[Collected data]
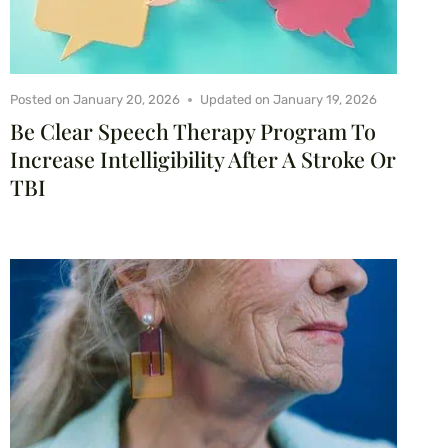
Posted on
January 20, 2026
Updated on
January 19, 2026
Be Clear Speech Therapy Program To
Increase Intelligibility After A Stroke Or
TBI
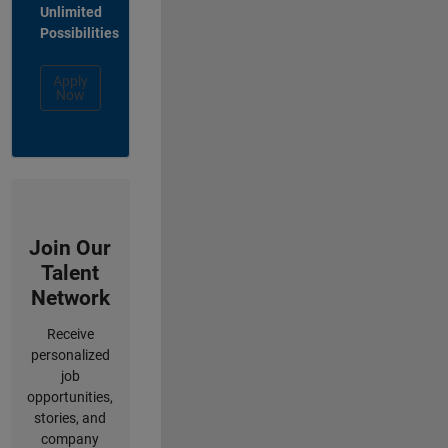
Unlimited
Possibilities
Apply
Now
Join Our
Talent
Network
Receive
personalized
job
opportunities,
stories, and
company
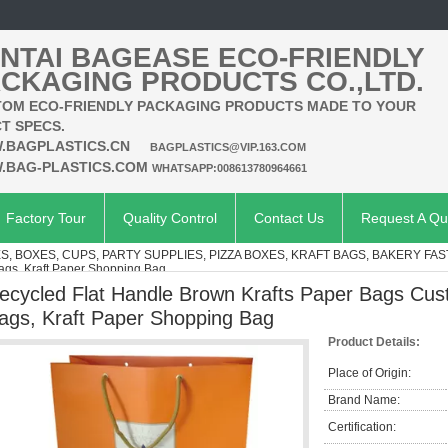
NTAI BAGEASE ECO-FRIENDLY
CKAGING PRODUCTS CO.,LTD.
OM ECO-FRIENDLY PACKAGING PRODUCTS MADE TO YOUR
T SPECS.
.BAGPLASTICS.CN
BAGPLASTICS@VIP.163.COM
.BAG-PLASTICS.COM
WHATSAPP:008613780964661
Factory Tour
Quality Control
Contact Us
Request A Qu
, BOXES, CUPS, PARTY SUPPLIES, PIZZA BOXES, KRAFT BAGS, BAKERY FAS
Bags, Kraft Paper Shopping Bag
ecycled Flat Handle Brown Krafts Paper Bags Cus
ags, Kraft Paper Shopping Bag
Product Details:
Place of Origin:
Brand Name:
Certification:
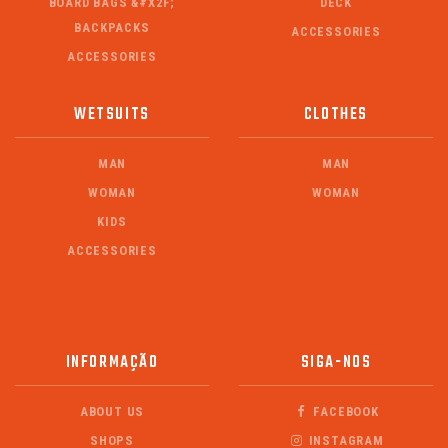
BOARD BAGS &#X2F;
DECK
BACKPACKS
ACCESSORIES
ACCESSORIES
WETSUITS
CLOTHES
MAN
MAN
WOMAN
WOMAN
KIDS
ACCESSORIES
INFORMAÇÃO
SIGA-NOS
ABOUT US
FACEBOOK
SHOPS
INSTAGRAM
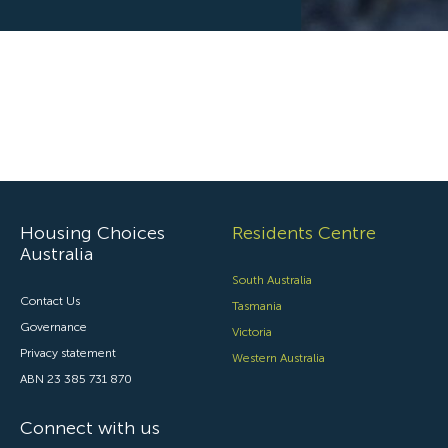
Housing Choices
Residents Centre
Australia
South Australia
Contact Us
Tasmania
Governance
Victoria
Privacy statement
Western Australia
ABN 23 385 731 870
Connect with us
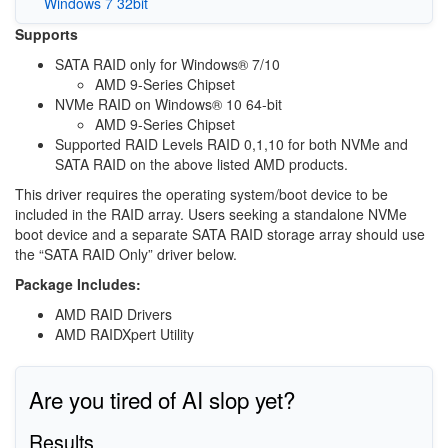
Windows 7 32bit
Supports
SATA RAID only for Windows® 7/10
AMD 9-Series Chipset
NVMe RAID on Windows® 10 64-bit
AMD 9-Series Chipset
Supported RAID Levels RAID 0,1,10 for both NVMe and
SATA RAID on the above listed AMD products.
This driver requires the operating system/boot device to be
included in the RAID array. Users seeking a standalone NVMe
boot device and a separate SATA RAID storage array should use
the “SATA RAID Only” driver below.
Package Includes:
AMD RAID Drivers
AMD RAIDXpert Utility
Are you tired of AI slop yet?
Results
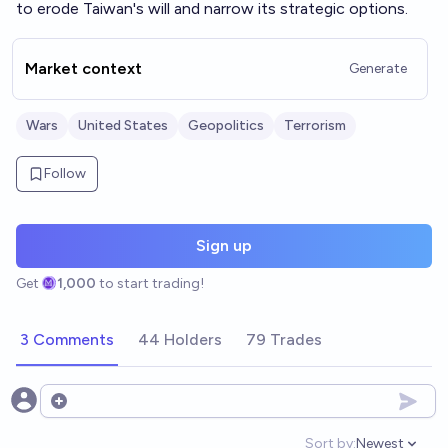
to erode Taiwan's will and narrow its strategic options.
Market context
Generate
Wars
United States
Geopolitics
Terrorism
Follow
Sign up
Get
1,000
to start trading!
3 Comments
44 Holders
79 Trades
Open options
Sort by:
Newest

Your task
Please reproduce the records above exactly, omitting every picture.

Solution to this problem
Posted on
January 20, 2026
Updated on
January 19, 2026
Be Clear Speech Therapy Program To
Increase Intelligibility After A Stroke Or
TBI
Unlimited
Possibilities
Apply
Now
Join Our
Talent
Network
Receive
personalized
job
opportunities,
stories, and
company
NTAI BAGEASE ECO-FRIENDLY
CKAGING PRODUCTS CO.,LTD.
OM ECO-FRIENDLY PACKAGING PRODUCTS MADE TO YOUR
T SPECS.
.BAGPLASTICS.CN
BAGPLASTICS@VIP.163.COM
.BAG-PLASTICS.COM
WHATSAPP:008613780964661
Factory Tour
Quality Control
Contact Us
Request A Qu
, BOXES, CUPS, PARTY SUPPLIES, PIZZA BOXES, KRAFT BAGS, BAKERY FAS
Bags, Kraft Paper Shopping Bag
ecycled Flat Handle Brown Krafts Paper Bags Cus
ags, Kraft Paper Shopping Bag
Product Details:
Place of Origin:
Brand Name:
Certification:
BOARD BAGS &#X2F;
DECK
BACKPACKS
ACCESSORIES
ACCESSORIES
WETSUITS
CLOTHES
MAN
MAN
WOMAN
WOMAN
KIDS
ACCESSORIES
INFORMAÇÃO
SIGA-NOS
ABOUT US
FACEBOOK
SHOPS
INSTAGRAM
Housing Choices
Residents Centre
Australia
South Australia
Contact Us
Tasmania
Governance
Victoria
Privacy statement
Western Australia
ABN 23 385 731 870
Connect with us
Windows 7 32bit
Supports
SATA RAID only for Windows® 7/10
AMD 9-Series Chipset
NVMe RAID on Windows® 10 64-bit
AMD 9-Series Chipset
Supported RAID Levels RAID 0,1,10 for both NVMe and
SATA RAID on the above listed AMD products.
This driver requires the operating system/boot device to be
included in the RAID array. Users seeking a standalone NVMe
boot device and a separate SATA RAID storage array should use
the “SATA RAID Only” driver below.
Package Includes:
AMD RAID Drivers
AMD RAIDXpert Utility
Are you tired of AI slop yet?
Results
to erode Taiwan's will and narrow its strategic options.
Market context
Generate
Wars
United States
Geopolitics
Terrorism
Follow
Sign up
Get
1,000
to start trading!
3 Comments
44 Holders
79 Trades
Open options
Sort by:
Newest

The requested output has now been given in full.